## EXERCISE DETAILS:
Without the pictures, give the listing below again exactly.

=== Begin Enclosure ===

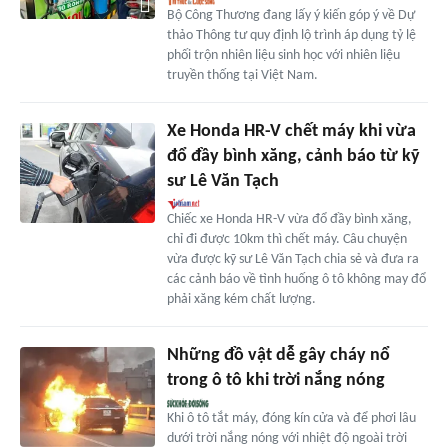
Bộ Công Thương đang lấy ý kiến góp ý về Dự
thảo Thông tư quy định lộ trình áp dụng tỷ lệ
phối trộn nhiên liệu sinh học với nhiên liệu
truyền thống tại Việt Nam.
Xe Honda HR-V chết máy khi vừa
đổ đầy bình xăng, cảnh báo từ kỹ
sư Lê Văn Tạch
Chiếc xe Honda HR-V vừa đổ đầy bình xăng,
chỉ đi được 10km thì chết máy. Câu chuyện
vừa được kỹ sư Lê Văn Tạch chia sẻ và đưa ra
các cảnh báo về tình huống ô tô không may đổ
phải xăng kém chất lượng.
Những đồ vật dễ gây cháy nổ
trong ô tô khi trời nắng nóng
Khi ô tô tắt máy, đóng kín cửa và để phơi lâu
dưới trời nắng nóng với nhiệt độ ngoài trời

=== End Enclosure ===

## ANSWER FOR THIS EXERCISE:
Bộ Công Thương đang lấy ý kiến góp ý về Dự
thảo Thông tư quy định lộ trình áp dụng tỷ lệ
phối trộn nhiên liệu sinh học với nhiên liệu
truyền thống tại Việt Nam.
Xe Honda HR-V chết máy khi vừa
đổ đầy bình xăng, cảnh báo từ kỹ
sư Lê Văn Tạch
Chiếc xe Honda HR-V vừa đổ đầy bình xăng,
chỉ đi được 10km thì chết máy. Câu chuyện
vừa được kỹ sư Lê Văn Tạch chia sẻ và đưa ra
các cảnh báo về tình huống ô tô không may đổ
phải xăng kém chất lượng.
Những đồ vật dễ gây cháy nổ
trong ô tô khi trời nắng nóng
Khi ô tô tắt máy, đóng kín cửa và để phơi lâu
dưới trời nắng nóng với nhiệt độ ngoài trời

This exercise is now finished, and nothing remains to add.